Originally Posted by EinStone
I got 2 questions:
1. How do you know that $\displaystyle f, g, h$ have their $\displaystyle a_1 \neq 0$ (why is degree defined?)

if $\displaystyle a_j$ is the first non-zero element in the sequence $\displaystyle \{a_1, a_2, \cdots \},$ then $\displaystyle \alpha_j$ (and not $\displaystyle a_j$) is called the degree of $\displaystyle f =\sum a_n x^{\alpha_n}.$ of course we may always "assume" that $\displaystyle a_1 \neq 0$ and so $\displaystyle \deg f = \alpha_1.$

Quote:

2. I dont understand the notation, what does $\displaystyle S = \mathbb{R} + R$ and what does $\displaystyle Sg$ or $\displaystyle Rf$ mean?
the notations are standard and i don't know how you didn't understand them?? $\displaystyle \mathbb{R}$ is the set of real numbers and $\displaystyle S=\mathbb{R} + R = \{r + f: \ \ r \in \mathbb{R}, \ f \in R \}.$

also $\displaystyle Sg = \{sg: \ s \in S \}$ and $\displaystyle Rf = \{hf: \ h \in R \}.$
• Dec 6th 2009, 06:29 AM
EinStone
Ok thanks for clarification.

Quote:

Originally Posted by NonCommAlg
the degree of $\displaystyle f =\sum a_n x^{\alpha_n} \in R$ is the first non-zero element in the sequence $\displaystyle \{\alpha_1, \alpha_2, \cdots \}.$

Here $\displaystyle \{\alpha_1, \alpha_2, \cdots \}$ you mean $\displaystyle \{a_1, a_2, \cdots \}$ right?

Ok and another question:
If we allow $\displaystyle \alpha_1 = 0$ then R has an identity and therefore a maximal ideal. Prove that in this case the maximal ideal is unique and identify it.

I cant find the maximal ideal, anyone has an idea?
• Dec 6th 2009, 07:48 AM
NonCommAlg
Quote:

Originally Posted by EinStone

Here $\displaystyle \{\alpha_1, \alpha_2, \cdots \}$ you mean $\displaystyle \{a_1, a_2, \cdots \}$ right?

that was a terrible typo i made. i just fixed it and you should take a look at it again.

Quote:

If we allow $\displaystyle \alpha_1 = 0$ then R has an identity and therefore a maximal ideal.
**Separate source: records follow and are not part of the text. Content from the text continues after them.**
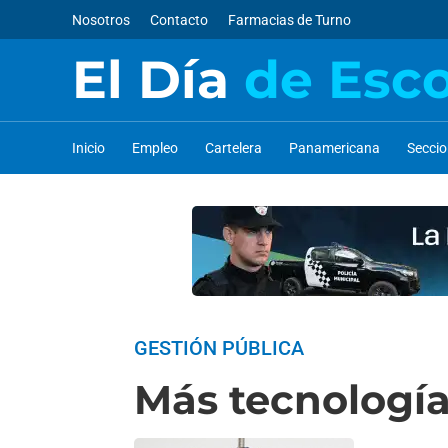
Nosotros
Contacto
Farmacias de Turno
El Día
de Esc
Inicio
Empleo
Cartelera
Panamericana
Secci
GESTIÓN PÚBLICA
Más tecnología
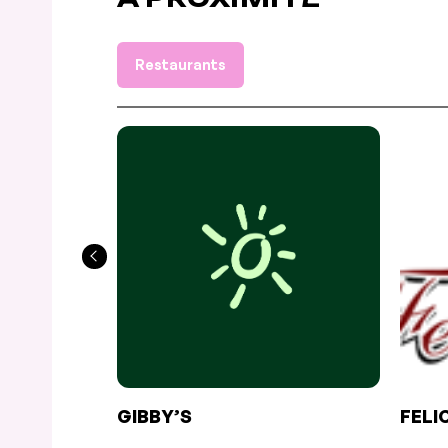
Restaurants
GIBBY’S
FELI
Prove that in this case the maximal ideal is unique and identify it.
I cant find the maximal ideal, anyone has an idea?
well, if you allow $\displaystyle \alpha_1=0,$ then you'll exactly get the ring $\displaystyle S=\mathbb{R}+R,$ which i already mentioned. in this case $\displaystyle R$ (your original ring) would be the unique maximal ideal of this new ring $\displaystyle S.$

first see that $\displaystyle R$ is indeed an ideal of $\displaystyle S.$ now let $\displaystyle I$ be any ideal of $\displaystyle S$ not contained in $\displaystyle R.$ so $\displaystyle I$ has an element of the form $\displaystyle f=a_1 + \sum_{j=2}^{\infty}a_jx^{\alpha_j}, \ \ a_1 \neq 0, \ 0 < \alpha_2 < \alpha_3 < \cdots.$ but then $\displaystyle f$
would have an inverse in $\displaystyle S$ and, since $\displaystyle I$ is an ideal, we get $\displaystyle 1=f \cdot \frac{1}{f} \in I.$ thus $\displaystyle I=S.$ so every proper ideal of $\displaystyle S$ is contained in $\displaystyle R$ and hence $\displaystyle R$ is the unique maximal ideal of $\displaystyle S.$
• Dec 6th 2009, 08:01 AM
EinStone
Ok good I get this. To see that R is an ideal in S, it is sufficient to show that $\displaystyle r*s \in R$ if $\displaystyle r \in R$ and $\displaystyle s \in S$ right?